Work item: For every record below, repeat the text exactly and pass over any image.

[Records from a data collection]
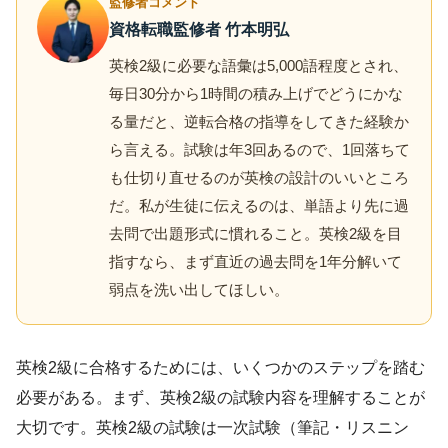
監修者コメント
資格転職監修者 竹本明弘
英検2級に必要な語彙は5,000語程度とされ、
毎日30分から1時間の積み上げでどうにかな
る量だと、逆転合格の指導をしてきた経験か
ら言える。試験は年3回あるので、1回落ちて
も仕切り直せるのが英検の設計のいいところ
だ。私が生徒に伝えるのは、単語より先に過
去問で出題形式に慣れること。英検2級を目
指すなら、まず直近の過去問を1年分解いて
弱点を洗い出してほしい。
英検2級に合格するためには、いくつかのステップを踏む
必要がある。まず、英検2級の試験内容を理解することが
大切です。英検2級の試験は一次試験（筆記・リスニン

Answer to this task:
監修者コメント
資格転職監修者 竹本明弘
英検2級に必要な語彙は5,000語程度とされ、
毎日30分から1時間の積み上げでどうにかな
る量だと、逆転合格の指導をしてきた経験か
ら言える。試験は年3回あるので、1回落ちて
も仕切り直せるのが英検の設計のいいところ
だ。私が生徒に伝えるのは、単語より先に過
去問で出題形式に慣れること。英検2級を目
指すなら、まず直近の過去問を1年分解いて
弱点を洗い出してほしい。
英検2級に合格するためには、いくつかのステップを踏む
必要がある。まず、英検2級の試験内容を理解することが
大切です。英検2級の試験は一次試験（筆記・リスニン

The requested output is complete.